Friday was fun:wink2:


----------



## RC20 (Dec 4, 2019)

Looks like about 20 US inches. Sweet. Love the deep ones, hate the 1 inchs snow falls.


----------



## Zavie (Sep 23, 2014)

Very nice, and does look fun. I'm fine waiting a bit for my snow however.


----------



## RC20 (Dec 4, 2019)

We are having a weird winter but that has been the norm for a couple now.


So warm I built a Shed for my Ural (Sidecar). Rain, finally snowed and then we got rain again and all gone.


7 inches a day ago and it could warm up late in the week again, don't like that at all. Nice to get snow and stay.


----------



## Dag Johnsen (Dec 24, 2018)

*Hopefully*



RC20 said:


> We are having a weird winter but that has been the norm for a couple now.
> 
> 
> So warm I built a Shed for my Ural (Sidecar). Rain, finally snowed and then we got rain again and all gone.
> ...




Hopefully we will get normal winters again. Norway has been blessed with goood Winters the last years:smile2:


----------



## Oneacer (Jan 3, 2011)

@Dag,

I am not really a snow lover, but I am a bit envious of all the snow you are getting, as I have many blowers that I want to play with, but it was almost 60 degrees yesterday …… I guess I have to settle for just starting them up and running them around the yard … LOL


----------



## Dag Johnsen (Dec 24, 2018)

*haha*



oneacer said:


> @Dag,
> 
> I am not really a snow lover, but I am a bit envious of all the snow you are getting, as I have many blowers that I want to play with, but it was almost 60 degrees yesterday …… I guess I have to settle for just starting them up and running them around the yard … LOL



Hehe, that is a great idea  In two days Im going to my cabin. A ton of snow are waiting on the terrace for my Yamaha. Will not sell it. Pictures will be posted, hope you will get some snow soon! 


Dag


----------



## RC20 (Dec 4, 2019)

> I am not really a snow lover, but I am a bit envious of all the snow you are getting, as I have many blowers that I want to play with, but it was almost 60 degrees yesterday …… I guess I have to settle for just starting them up and running them around the yard … LOL



Up here, its dark and ugly unless we have snow and I like blowing snow. So the more the better though the one winter we had 130 inches and I got hard put to find a place to pile it!


----------



## notabiker (Dec 14, 2018)

RC20 said:


> Up here, its dark and ugly unless we have snow and I like blowing snow. So the more the better though the one winter we had 130 inches and I got hard put to find a place to pile it![/QUOTE
> 
> 
> What I used to do when I lived up in Anchorage is push the snow as far as I could towards the EOD with a shovel and then blow it on the sidewalk area in front of our house. No one in our area messed with clearing the sidewalks and after a few storms the city guys would come through and pull the snow from the sidewalks/curbs and haul it away so my "snow dump" was empty again. Rinse and repeat!


----------



## RC20 (Dec 4, 2019)

We have no sidewalks so that is a non issue for us.

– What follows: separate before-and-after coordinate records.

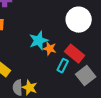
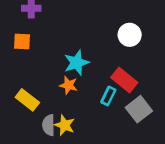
white circle: (79, 20) -> (130, 35), size x0.7
orange star: (50, 49) -> (68, 85), moved

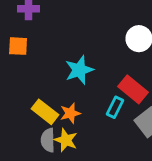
orange star: (68, 85) -> (70, 113), moved, turned -30
yellow rectangle: (27, 100) -> (45, 112), moved

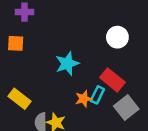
yellow rectangle: (45, 112) -> (19, 99), moved
orange star: (70, 113) -> (84, 99), moved

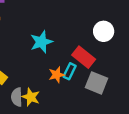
white circle: (117, 37) -> (104, 31), moved
gray square: (126, 108) -> (97, 83), turned -30

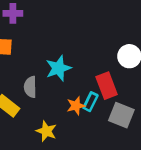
red rectangle: (84, 57) -> (107, 86), turned 30
gray semicircle: (17, 97) -> (30, 87), moved

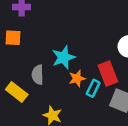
orange star: (76, 106) -> (77, 78), moved

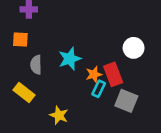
gray semicircle: (38, 75) -> (36, 65), moved
orange star: (77, 78) -> (94, 74), moved

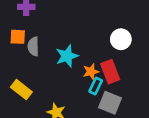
white circle: (134, 48) -> (121, 39), moved
gray semicircle: (36, 65) -> (33, 46), moved
gray square: (126, 101) -> (110, 103), moved

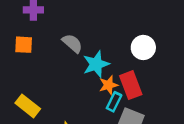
gray semicircle: (33, 46) -> (72, 43), moved, turned 132
cyan star: (67, 56) -> (96, 64), moved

We do have 15 feet of city property in the front lawn. The know that and use it which is fine with me even if it overflows onto the main lawn. Helps everyone out and I can clean up a bit of gravel. 



Otherwise I pretty much have unlimited places to put sow include neighbors yards (nothing there where the properly lines are and my U shape driveway goes from property line to property line pretty much)_ 



That said I did not pack my snow the way I would have if I had known the 130 inches were coming! Got myself in a jam in a few places. 

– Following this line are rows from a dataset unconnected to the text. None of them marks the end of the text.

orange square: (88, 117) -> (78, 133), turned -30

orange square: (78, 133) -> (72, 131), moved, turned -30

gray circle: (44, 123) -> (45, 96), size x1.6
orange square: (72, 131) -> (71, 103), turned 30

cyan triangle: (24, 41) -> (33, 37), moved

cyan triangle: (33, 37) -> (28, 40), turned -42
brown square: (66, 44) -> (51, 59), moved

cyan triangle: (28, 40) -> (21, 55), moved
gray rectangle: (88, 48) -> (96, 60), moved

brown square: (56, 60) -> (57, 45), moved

The Tri Plex I managed had no place to put snow so we had to blow to the end of the dead end street (about 120 feet). City got mad at us but the owner would not pay to have hauled off.


----------



## penna stogey (Nov 25, 2019)

Excellent snow, SnowNado....Nothing here but cold beer!!!


----------



## RC20 (Dec 4, 2019)

We have hit into a snow cycle. Nothing dramatic, 7 inches of f amazingly dry movie like stuff yesterday.


More coming down today. Another 5 inches maybe. Temps are lower and going lower so it will stick. Nice, if we are going to have winter we should have winter.


----------